*WHAT IS EXPECTED*: Every line containing "migliori" should be identified and copied from the data below.

*DATA IN THIS EXERCISE*:
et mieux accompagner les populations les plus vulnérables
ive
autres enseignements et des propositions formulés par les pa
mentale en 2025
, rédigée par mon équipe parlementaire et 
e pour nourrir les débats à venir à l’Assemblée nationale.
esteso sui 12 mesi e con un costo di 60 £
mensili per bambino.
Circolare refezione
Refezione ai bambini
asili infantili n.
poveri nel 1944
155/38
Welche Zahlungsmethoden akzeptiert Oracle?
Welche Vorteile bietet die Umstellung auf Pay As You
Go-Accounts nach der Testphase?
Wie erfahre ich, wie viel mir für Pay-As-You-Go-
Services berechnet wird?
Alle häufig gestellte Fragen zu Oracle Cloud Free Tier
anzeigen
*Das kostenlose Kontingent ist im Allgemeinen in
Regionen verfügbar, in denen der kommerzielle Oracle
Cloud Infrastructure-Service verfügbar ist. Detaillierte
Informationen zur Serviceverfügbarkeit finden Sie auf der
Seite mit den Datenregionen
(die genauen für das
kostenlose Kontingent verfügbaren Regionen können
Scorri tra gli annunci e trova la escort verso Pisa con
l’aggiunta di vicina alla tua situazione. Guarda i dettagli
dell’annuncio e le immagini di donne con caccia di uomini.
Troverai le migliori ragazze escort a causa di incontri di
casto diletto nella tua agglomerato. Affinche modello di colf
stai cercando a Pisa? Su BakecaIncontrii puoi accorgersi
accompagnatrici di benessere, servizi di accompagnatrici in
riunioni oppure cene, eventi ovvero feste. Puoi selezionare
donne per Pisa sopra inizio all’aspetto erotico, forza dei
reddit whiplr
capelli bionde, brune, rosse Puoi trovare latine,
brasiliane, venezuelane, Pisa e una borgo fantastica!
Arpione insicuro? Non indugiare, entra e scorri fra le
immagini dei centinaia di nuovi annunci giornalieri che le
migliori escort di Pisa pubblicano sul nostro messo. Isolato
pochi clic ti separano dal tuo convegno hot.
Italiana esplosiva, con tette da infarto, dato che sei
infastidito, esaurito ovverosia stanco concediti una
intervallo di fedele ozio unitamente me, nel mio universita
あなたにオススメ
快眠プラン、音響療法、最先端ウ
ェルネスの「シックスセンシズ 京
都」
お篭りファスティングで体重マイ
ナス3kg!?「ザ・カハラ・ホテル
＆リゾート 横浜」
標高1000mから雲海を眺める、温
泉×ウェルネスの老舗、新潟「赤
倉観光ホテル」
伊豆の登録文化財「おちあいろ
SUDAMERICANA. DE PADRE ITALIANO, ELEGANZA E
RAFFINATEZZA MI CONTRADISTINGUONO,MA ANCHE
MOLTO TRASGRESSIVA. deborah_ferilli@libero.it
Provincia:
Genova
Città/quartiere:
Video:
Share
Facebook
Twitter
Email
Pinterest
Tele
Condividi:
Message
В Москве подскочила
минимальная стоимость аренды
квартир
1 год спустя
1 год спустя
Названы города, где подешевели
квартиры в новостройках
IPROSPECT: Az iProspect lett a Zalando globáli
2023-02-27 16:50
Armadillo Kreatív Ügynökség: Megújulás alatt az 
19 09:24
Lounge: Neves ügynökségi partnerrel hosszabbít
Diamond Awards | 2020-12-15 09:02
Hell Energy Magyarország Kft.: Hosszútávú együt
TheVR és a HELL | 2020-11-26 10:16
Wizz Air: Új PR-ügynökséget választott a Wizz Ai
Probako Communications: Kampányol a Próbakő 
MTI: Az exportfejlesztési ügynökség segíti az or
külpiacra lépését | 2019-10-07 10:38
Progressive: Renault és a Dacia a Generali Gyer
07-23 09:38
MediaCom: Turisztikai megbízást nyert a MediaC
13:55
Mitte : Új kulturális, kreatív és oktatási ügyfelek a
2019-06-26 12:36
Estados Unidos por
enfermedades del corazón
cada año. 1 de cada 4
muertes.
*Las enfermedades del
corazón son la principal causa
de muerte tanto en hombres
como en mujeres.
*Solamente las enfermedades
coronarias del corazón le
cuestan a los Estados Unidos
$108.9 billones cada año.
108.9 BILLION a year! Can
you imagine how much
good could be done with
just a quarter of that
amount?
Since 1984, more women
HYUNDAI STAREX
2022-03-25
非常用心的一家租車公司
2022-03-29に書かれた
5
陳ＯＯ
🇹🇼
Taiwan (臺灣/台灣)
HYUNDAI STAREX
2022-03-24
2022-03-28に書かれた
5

*FINAL ANSWER*:
Troverai le migliori ragazze escort a causa di incontri di
migliori escort di Pisa pubblicano sul nostro messo. Isolato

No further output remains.